Training a model this specific required a clever pipeline:

Pretraining: The model was trained from scratch on 200 billion tokens. Because of its microscopic size, this phase took only 27 hours on a cluster of 16 TPU v6e chips.
Post-Training (Distillation): The team generated 2 billion tokens of highly complex, synthetic function-calling data using Gemini 3.1 Flash Lite. This phase took a mere 45 minutes, effectively transferring Gemini's robust instruction-following and schema-parsing behavior into the SAN architecture.

#What's Next?

Needle is available right now, and the barrier to entry is virtually zero. You can clone the repository, install the dependencies, and start experimenting with your own local schemas in minutes.

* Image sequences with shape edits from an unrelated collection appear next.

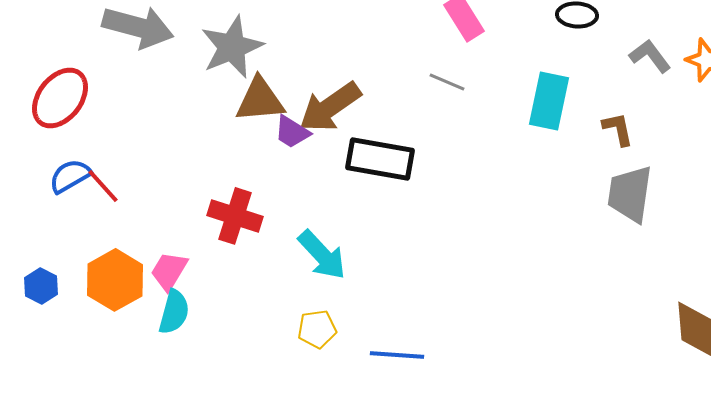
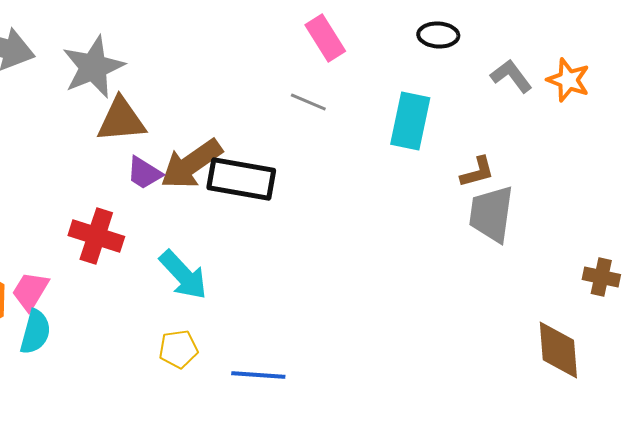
brown arrow: (330, 107) -> (191, 164), moved
brown L-shape: (618, 129) -> (477, 172), moved, turned 87
purple trapezoid: (292, 132) -> (144, 173), moved

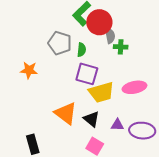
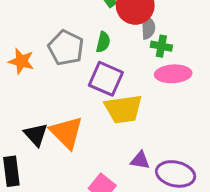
gray pentagon: (60, 43) -> (66, 48), moved
pink ellipse: (134, 87) -> (173, 74), moved
black triangle: (92, 119) -> (36, 135), moved

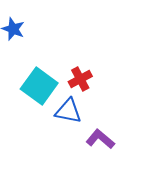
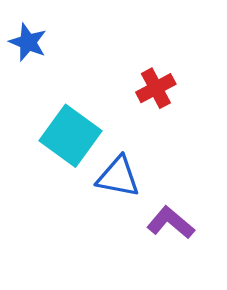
red cross: (80, 79) -> (156, 88), moved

If you want to test it locally, Cactus Compute has provided a streamlined setup:

git clone https://github.com/cactus-compute/needle.git
cd needle && source ./setup
needle playground

This launches a local playground where you can inject custom tool schemas—perhaps internal microservice APIs or local system scripts—and watch the model instantly route commands to them. Because the model is so small, fine-tuning it on proprietary, domain-specific tools is incredibly cheap and fast.

#Conclusion

The release of Needle is a massive validation of the "micro-model" philosophy. While foundational frontier models will continue to grow in size to push the boundaries of general reasoning, the execution layer of software engineering is moving in the opposite direction.

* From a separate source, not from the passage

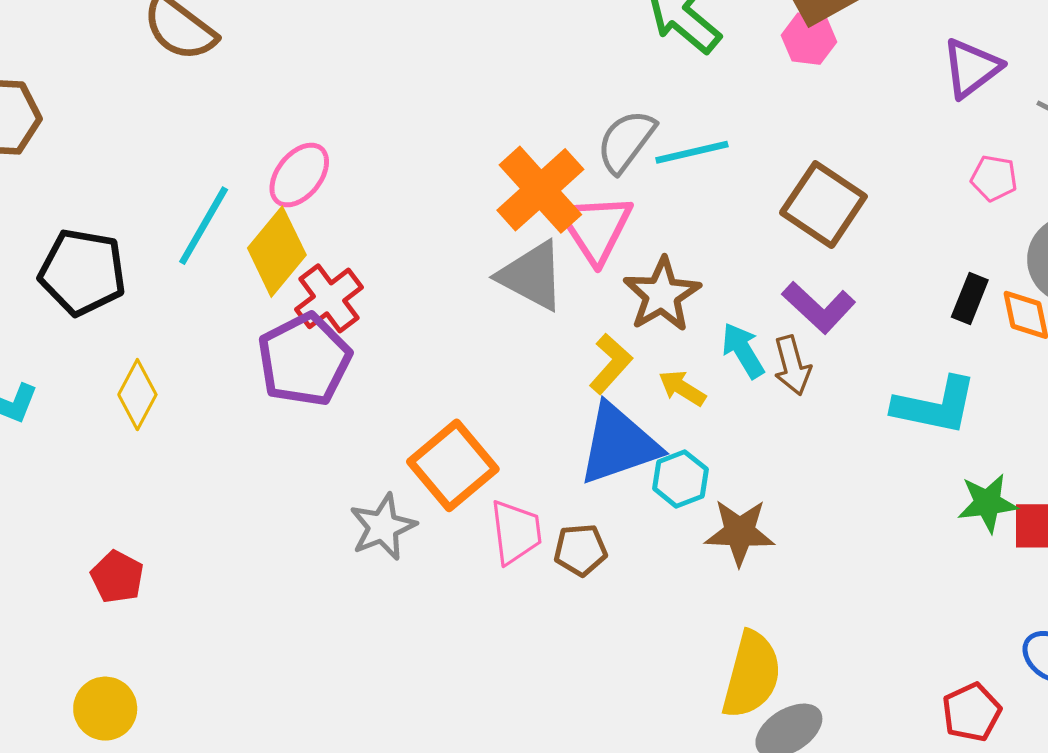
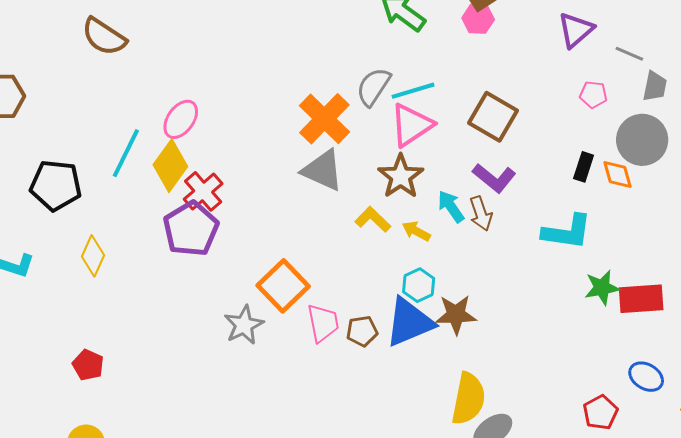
pink triangle: (596, 228) -> (411, 125), moved, turned 33
yellow L-shape: (611, 364) -> (373, 219), turned -84
blue triangle: (619, 444) -> (409, 322), moved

By aggressively pruning architectures to fit specific operational patterns—like ripping out FFNs for purely context-driven routing tasks—we are entering an era of hyper-optimized, localized AI components. Needle proves that for the mechanical plumbing of agentic systems, distillation and architectural minimalism trump sheer parameter scale. At Ichiban Tools, we will absolutely be experimenting with embedding this into our local utility pipelines.